Today’s Post by Joe Farace
In the studio, I prefer to work with my Panasonic Lumix GH4 or Olympus EM-10 and increasingly with LED lighting. It’s cool (for the subject, when compared to “hot” quartz lighting,) it’s continuous and Metternich is a snap—just use the in-camera meter.
Working with LED lighting systems in the studio introduces you to terms like lux, lumens and foot-candles. A lumen (luminous flux) is equivalent of 1.46 mW of radiant electromagnetic power at a frequency of 540 THz. Lux is a unit of illumination equal to one lumen per square meter or the equivalent of 0.0929 foot-candles. Sekonic’s chart compares Exposure Value to foot-candles and lux. Jim Beecher’s chart converts EV into shutter speed and lens apertures if only on an order of magnitude basis.
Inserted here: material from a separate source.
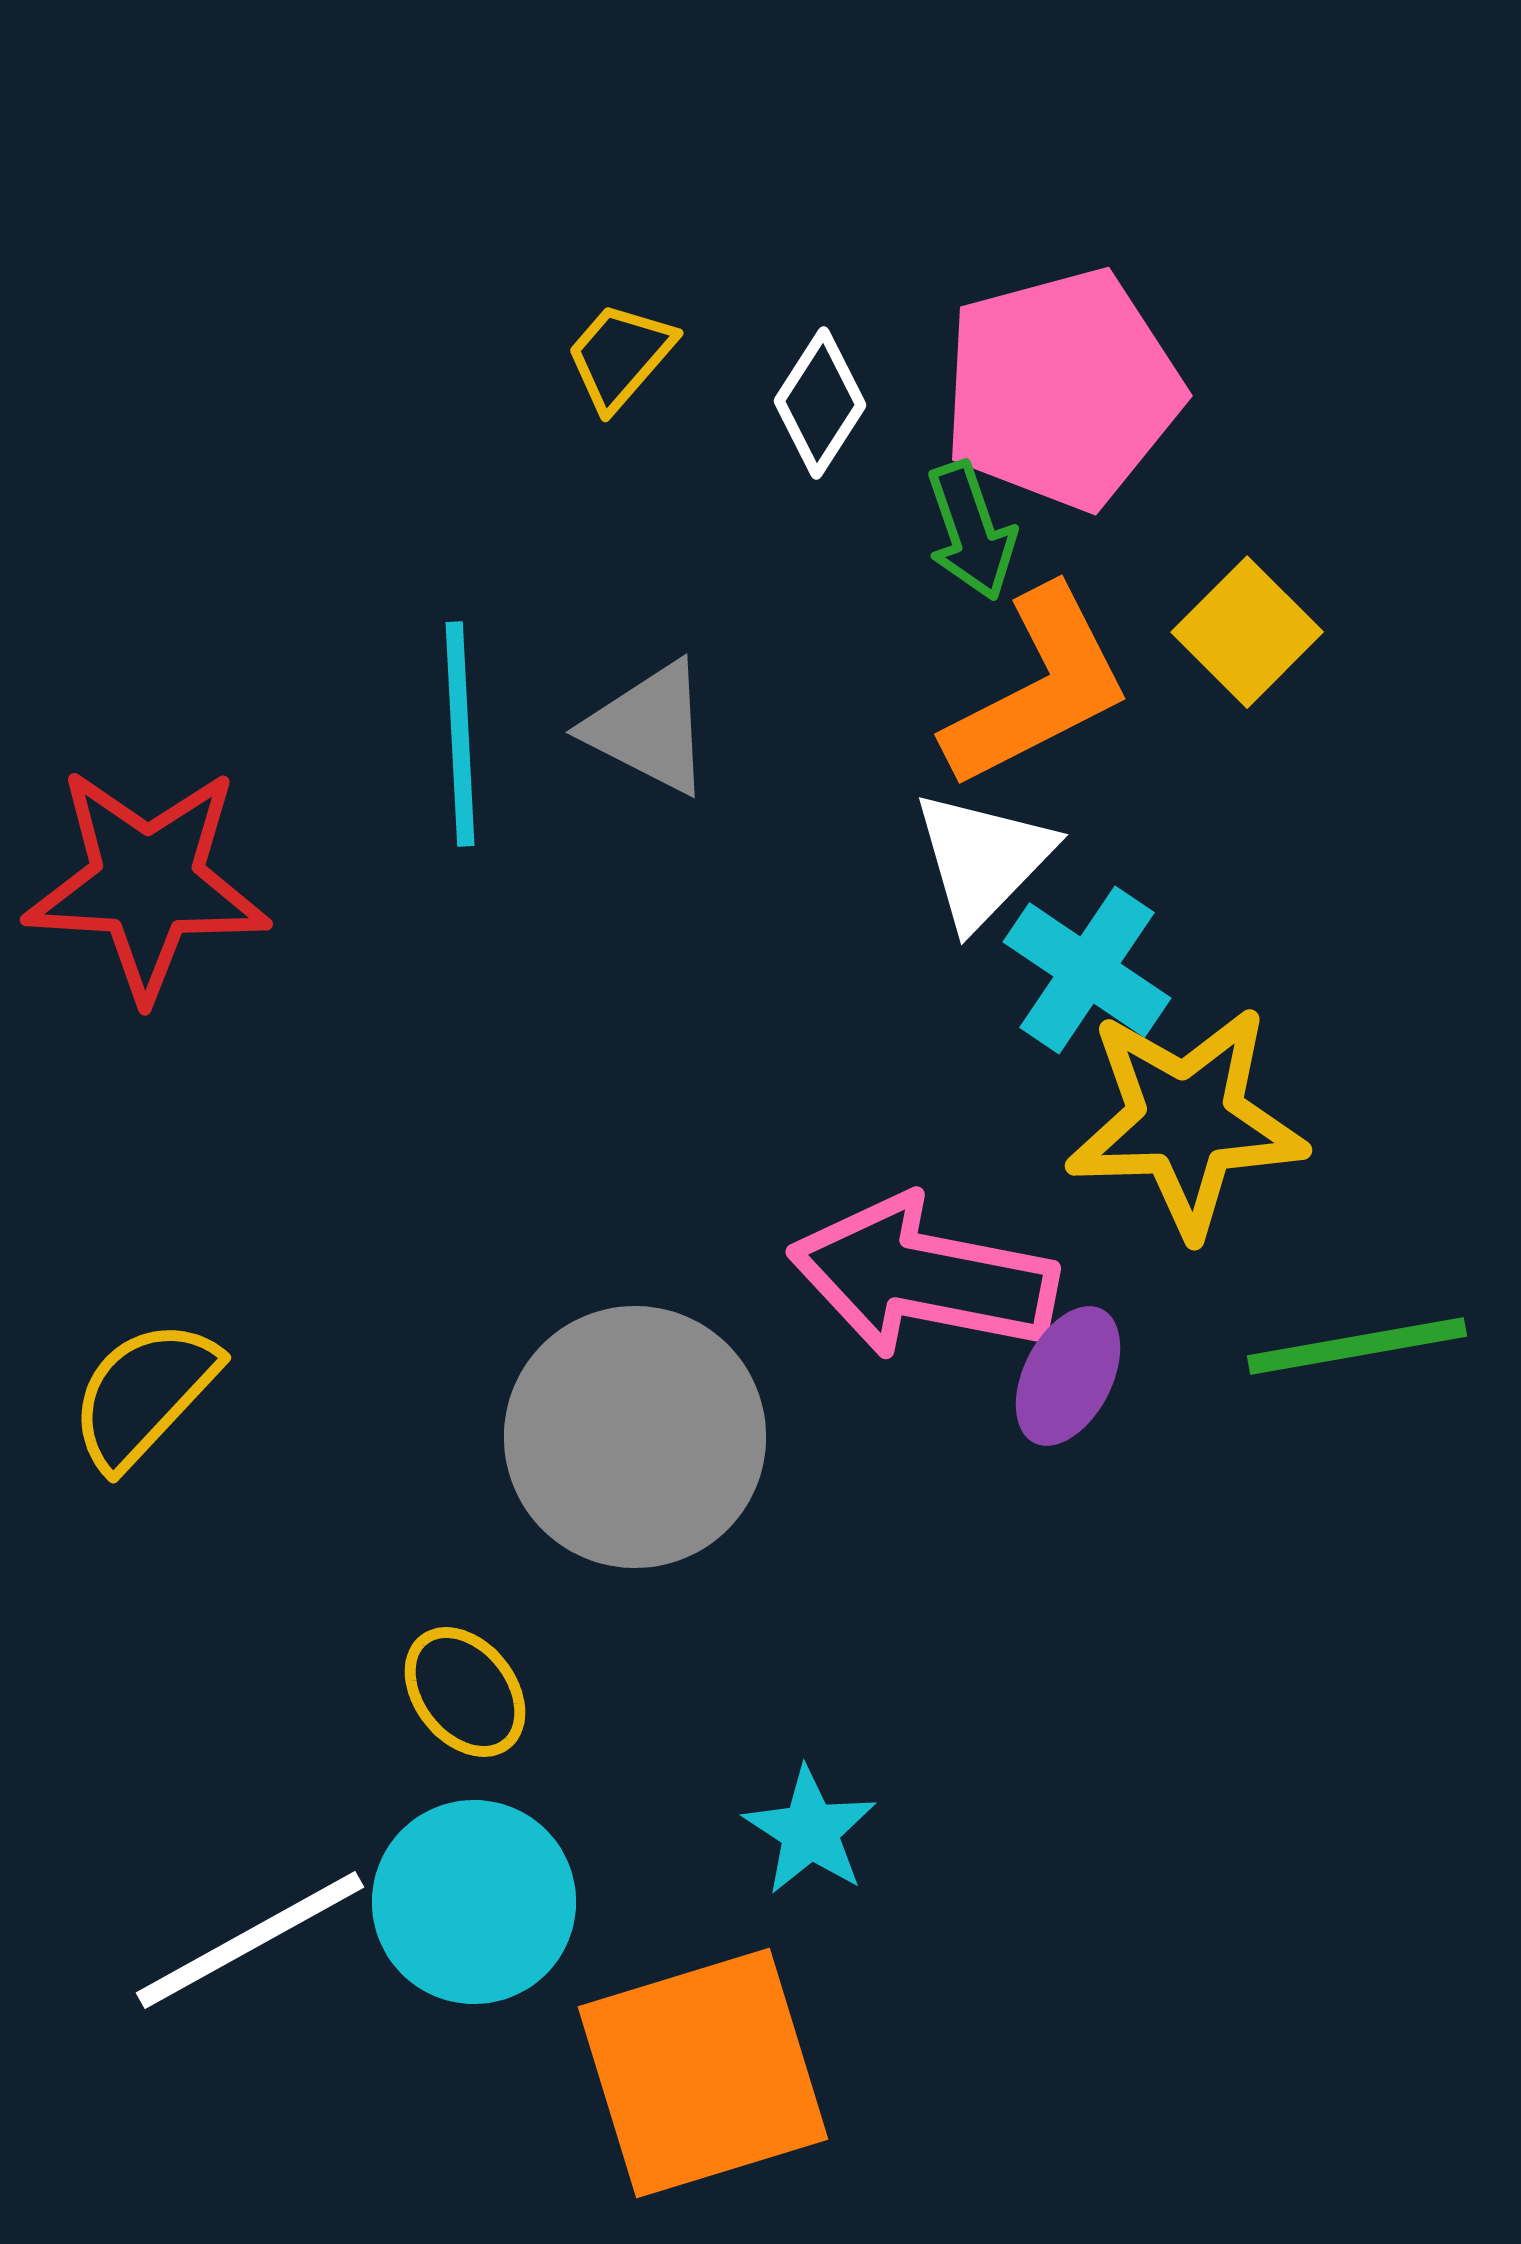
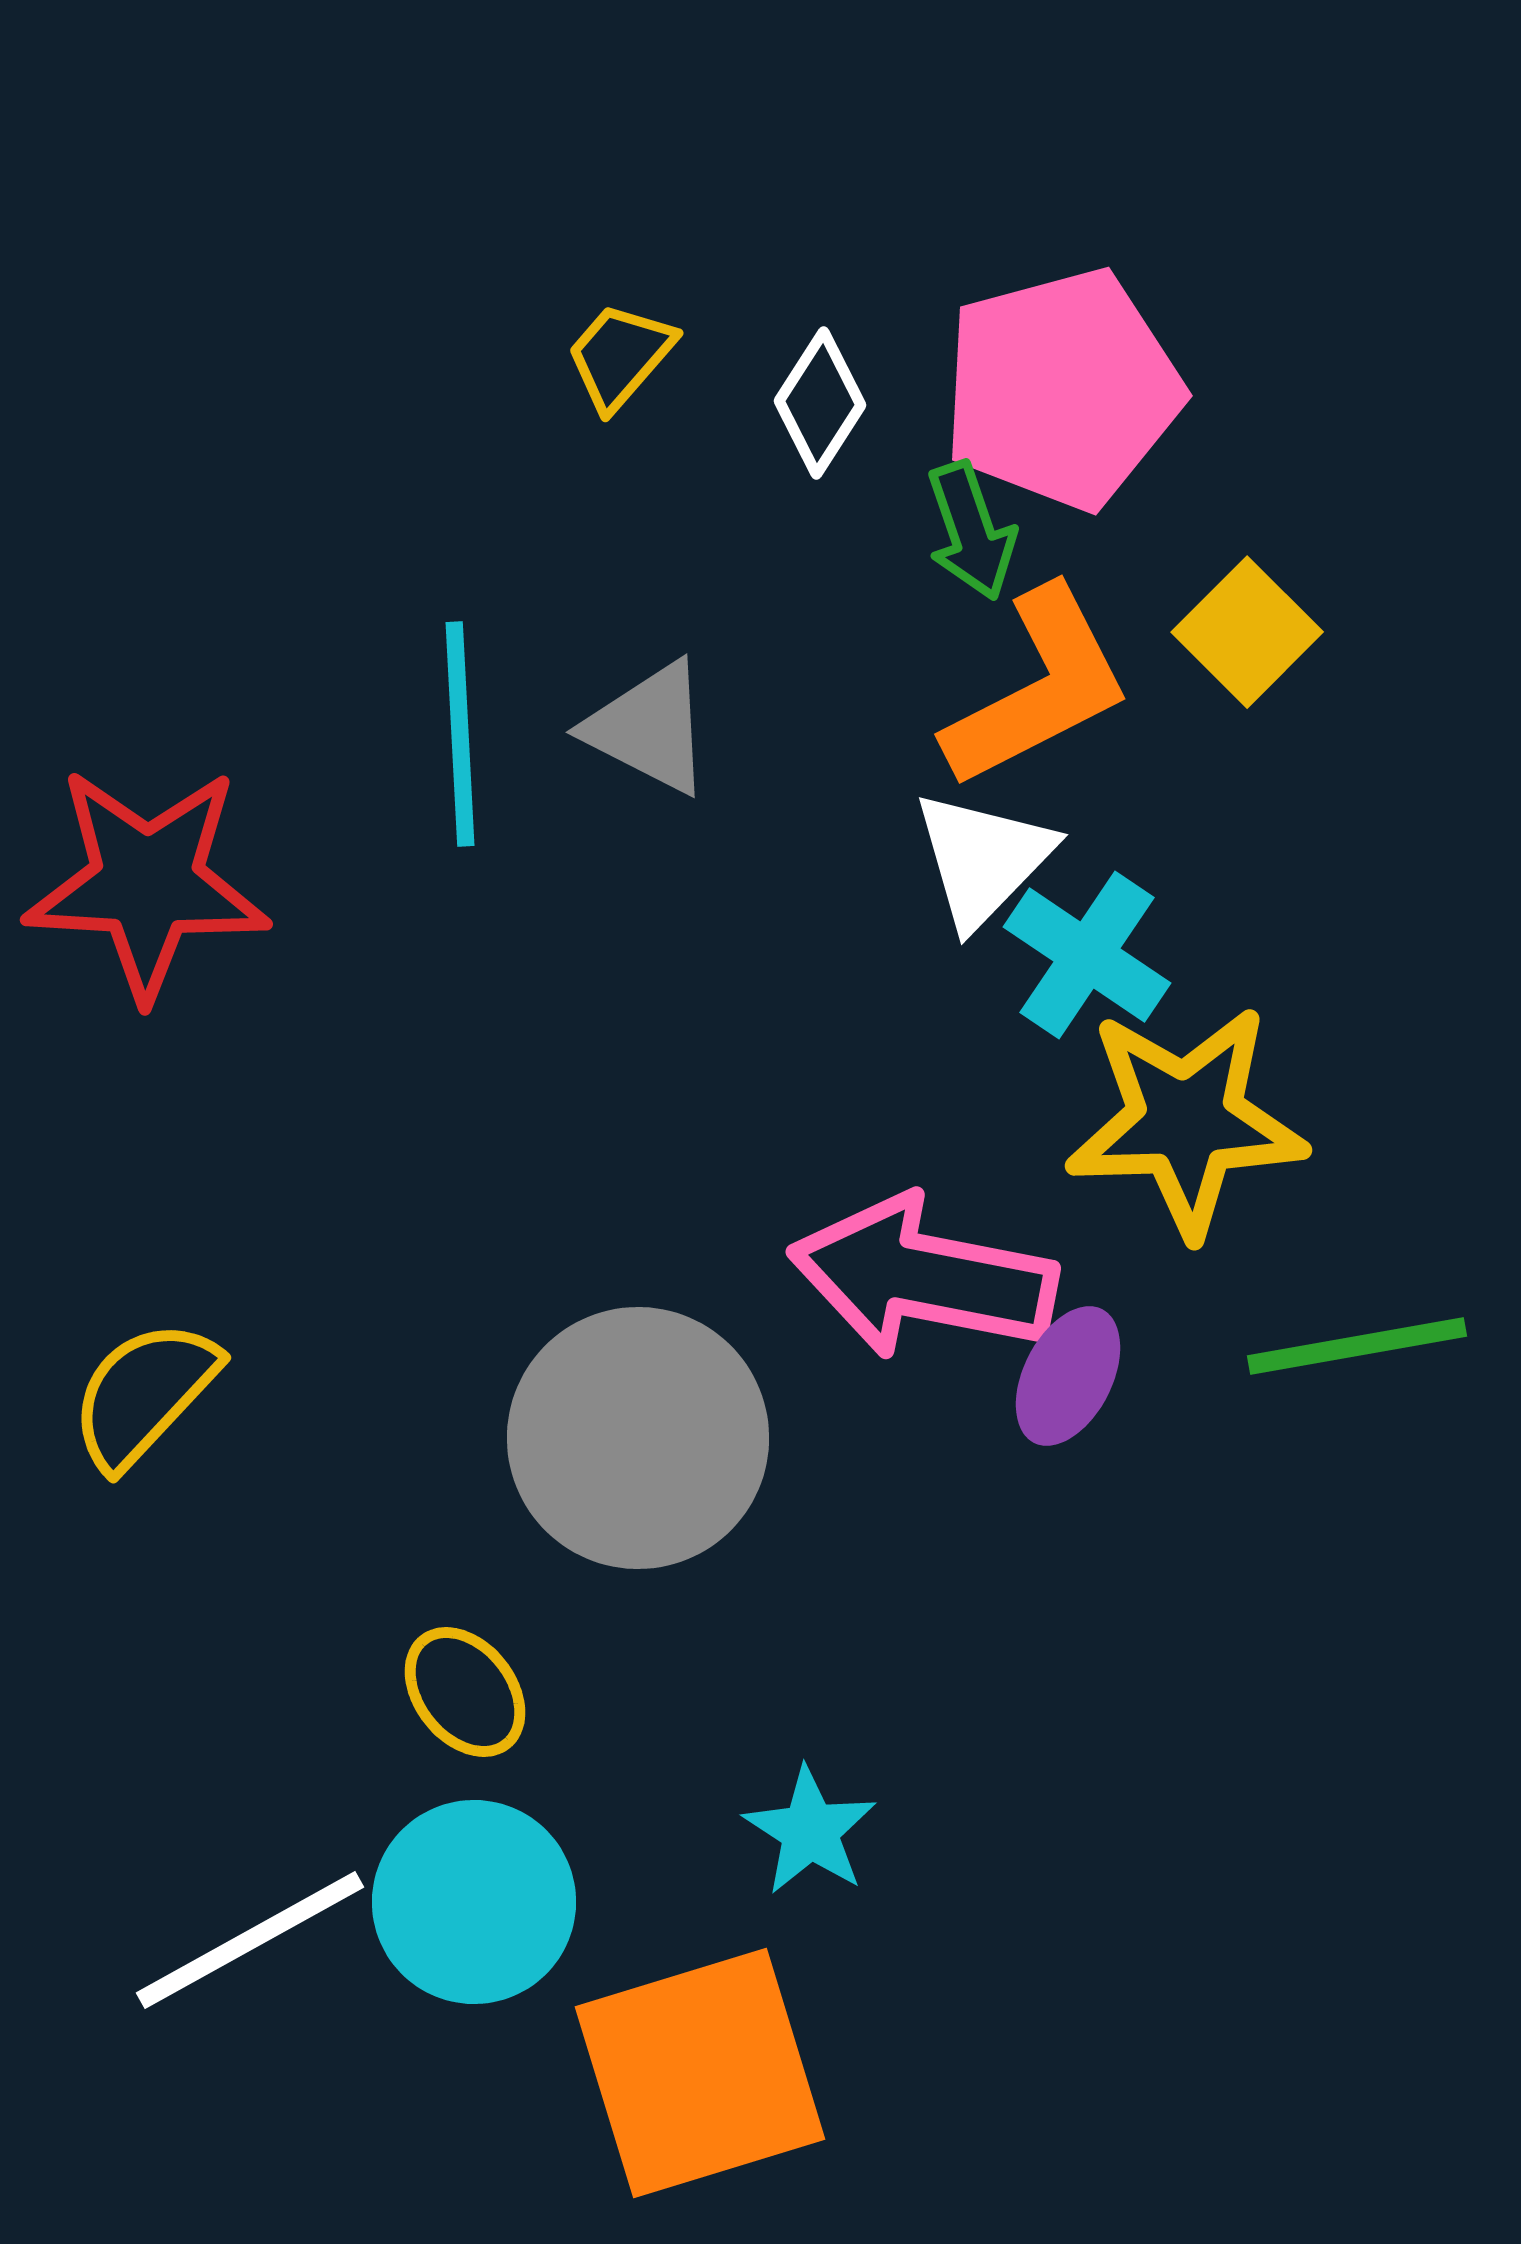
cyan cross: moved 15 px up
gray circle: moved 3 px right, 1 px down
orange square: moved 3 px left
The Color Rendering Index (CRI) was introduced in 1948 and has a scale from zero and 100 that measures a light source’s ability to accurately reproduce color. At 80 a light reproduces 80% of the visible color spectrum while a CRI of 100 accurately reproduces the colors found on a sunny day at noon.
For photographers serious about their craft, it’s not just the way that light from LED sources are measured it’s also the quality of that light that’s important. Not all LEDs are created equal and based on my experience testing different systems there doesn’t seem to be a direct correlation between price and quality. Although some cheap LED lights reflect their price point others are surprisingly good, just as some expensive LEDs systems are not that great producing a spectrum with missing color and spikes in others.
Your eyes automatically adjust for any missing color bands or spikes but your camera cannot and difference results in more time spent in the digital darkroom trying to get the color correct. I bought a Diffraction Grating Spectroscope (they are widely available on eBay for less than $50) that will let me visually inspect a light source’s spectrum and actually see peaks and missing color bands.